I think you are much too sanguine about this, which I've noticed is a tendency among programmers in general. We're used to a world where bugs always have fixes, and can be patched and the fix spread worldwide instantly, for free. None of these things are true in epidemiology, and it causes us to make really bad metaphors that don't apply in this world. For starters, "responsible disclosure is good" and "security-by-obscurity is bad" are obvious truisms in software but not even remotely true in epidemiology.

> viruses have already had DNA editing machinery for millennia, search up retroviruses.

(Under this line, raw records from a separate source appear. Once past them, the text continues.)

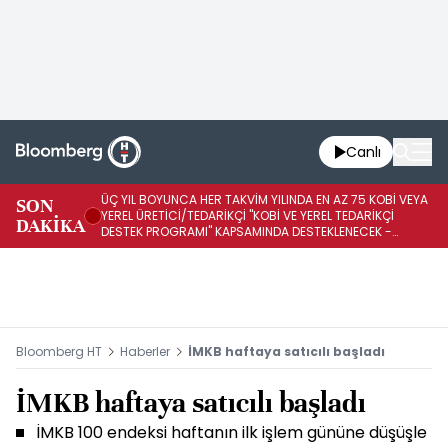
Canlı
ÜÇ YIL BOYUNCA HER TAKVİM YILINDA EN AZ 75 KOBİ VEYA
İŞ
SON
YEREL ÜRETİCİ/TEDARİKÇİ "KOBİ VE YEREL TEDARİKÇİ
ED
DAKİKA
DESTEK PROGRAMI" KAPSAMINDA DESTEKLENECEK -
A1
REKABET KURUMU
K
Bloomberg HT
Haberler
İMKB haftaya satıcılı başladı
İMKB haftaya satıcılı başladı
İMKB 100 endeksi haftanın ilk işlem gününe düşüşle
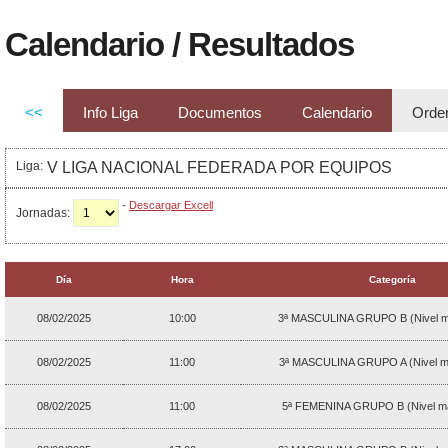
Calendario / Resultados
<<
Info Liga
Documentos
Calendario
Orde
Liga:
V LIGA NACIONAL FEDERADA POR EQUIPOS
-
Descargar Excell
Jornadas:
Día
Hora
Categoría
08/02/2025
10:00
3ª MASCULINA GRUPO B (Nivel m
08/02/2025
11:00
3ª MASCULINA GRUPO A (Nivel m
08/02/2025
11:00
5ª FEMENINA GRUPO B (Nivel má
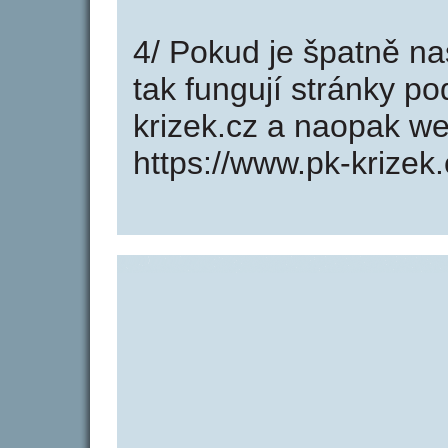
4/ Pokud je špatně na
tak fungují stránky p
krizek.cz a naopak w
https://www.pk-krizek.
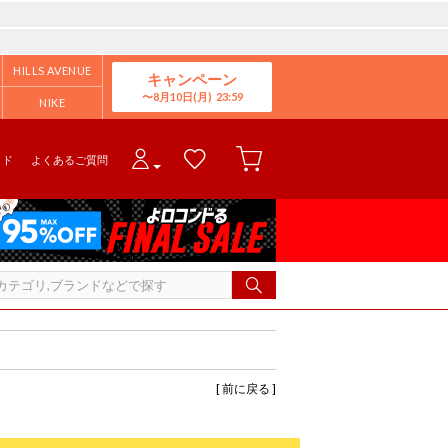
HILLS AVENUE
キャンペーン
8月10日(月)
NIKE
イド
よくあるご質問
[ 前に戻る ]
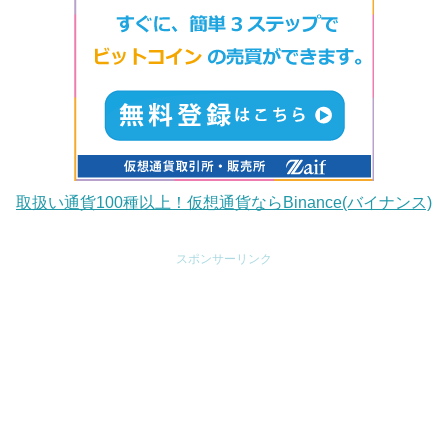
取扱い通貨100種以上！仮想通貨ならBinance(バイナンス)
スポンサーリンク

But viruses are subject to evolutionary pressure that puts a ceiling on how bad they can be. Most of the worst human viruses have a "pick two" of 1) airborne 2) highly infectious 3) fatal, because a virus with all 3 burns itself out and can't survive. Engineered organisms do not have this ceiling.

1 comments

To be fair, we do have examples of some superbugs, such as the Spanish Flu in the 1910s, where an influenza virus managed to wipe out a significant portion of the world. It would be considered by most to be airborne, infectious, and fatal. Maybe my optimism results from the fact that a supervirus has never been engineered (which I agree is fallacious), but I don’t think CRISPR, a research technique, even begins to encroach on the topic of genetically engineered superbugs.